(Records from a dataset)
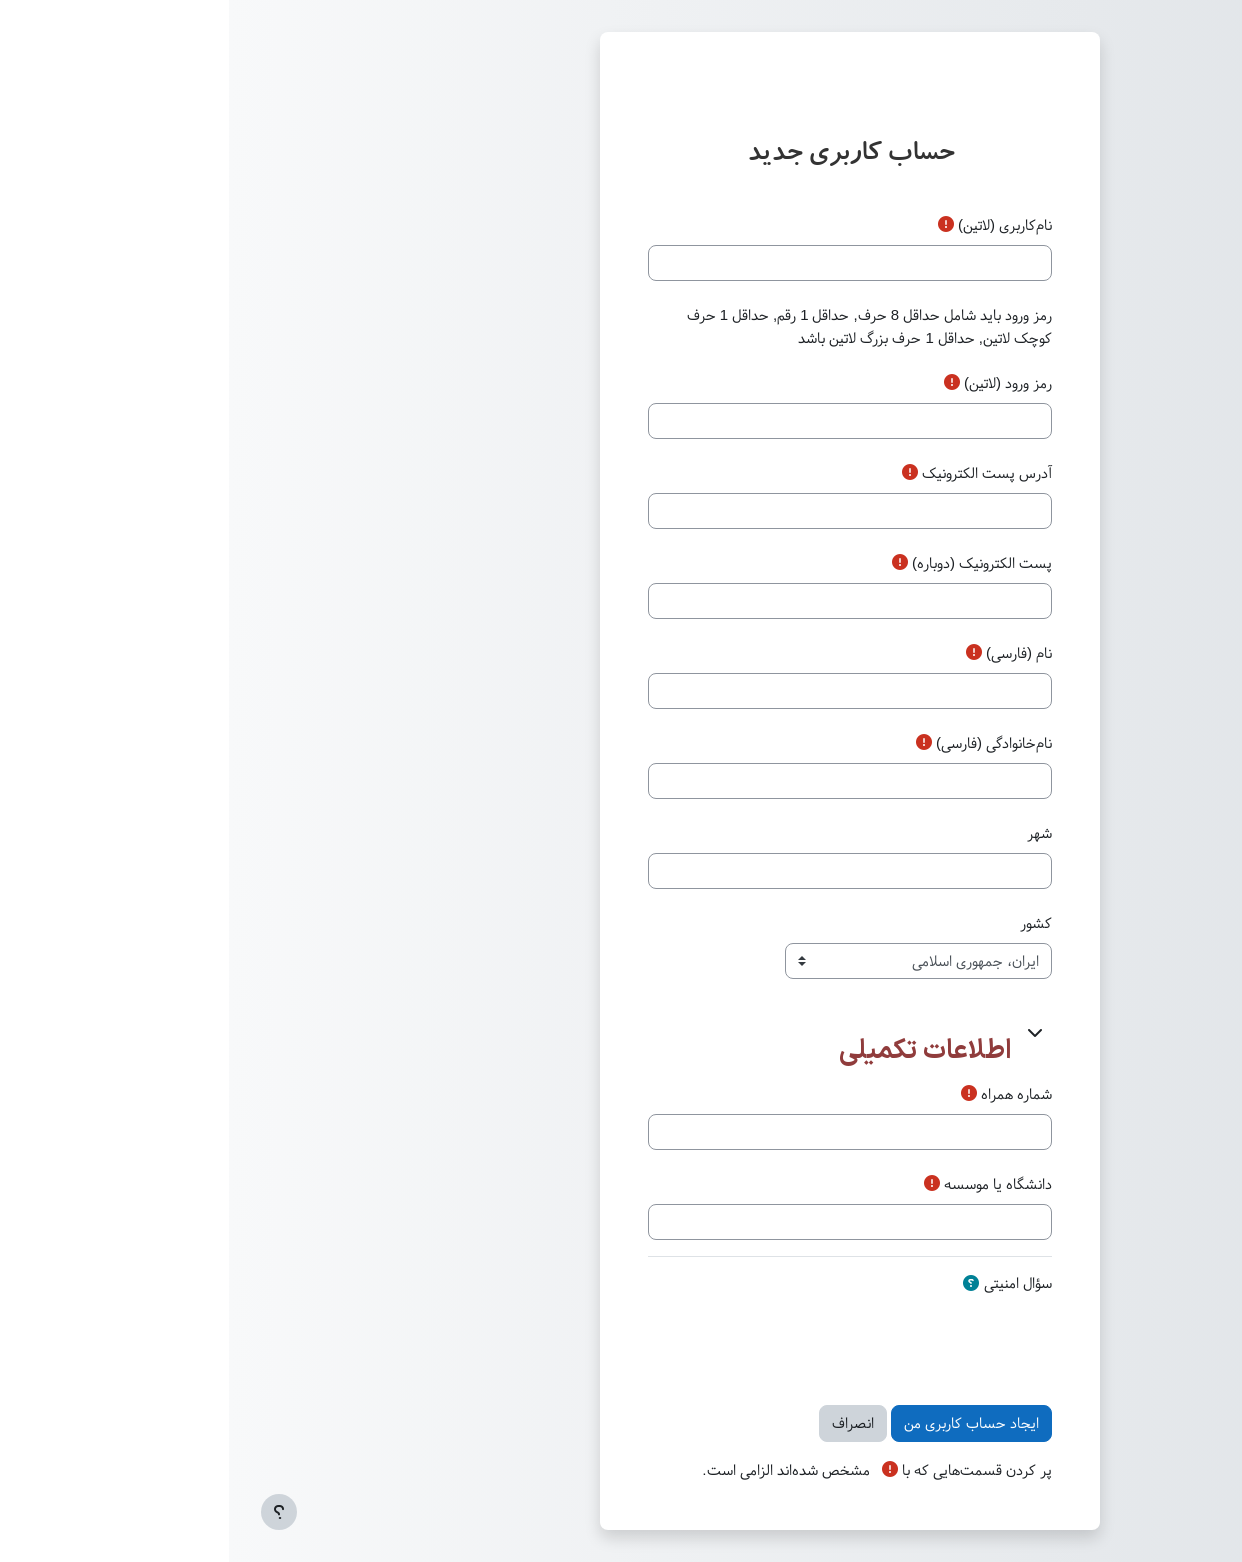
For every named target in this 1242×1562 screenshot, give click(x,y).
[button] (805, 1032)
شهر (810, 833)
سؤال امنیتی (789, 1283)
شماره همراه (787, 1094)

*WORK TO BE COMPLETED*
Return the complete data unchanged and include none of the pictures.

*RESPONSE BELOW*
For every named target in this 1242×1562 screenshot, give click(x,y).
[button] (805, 1032)
شهر (810, 833)
سؤال امنیتی (789, 1283)
شماره همراه (787, 1094)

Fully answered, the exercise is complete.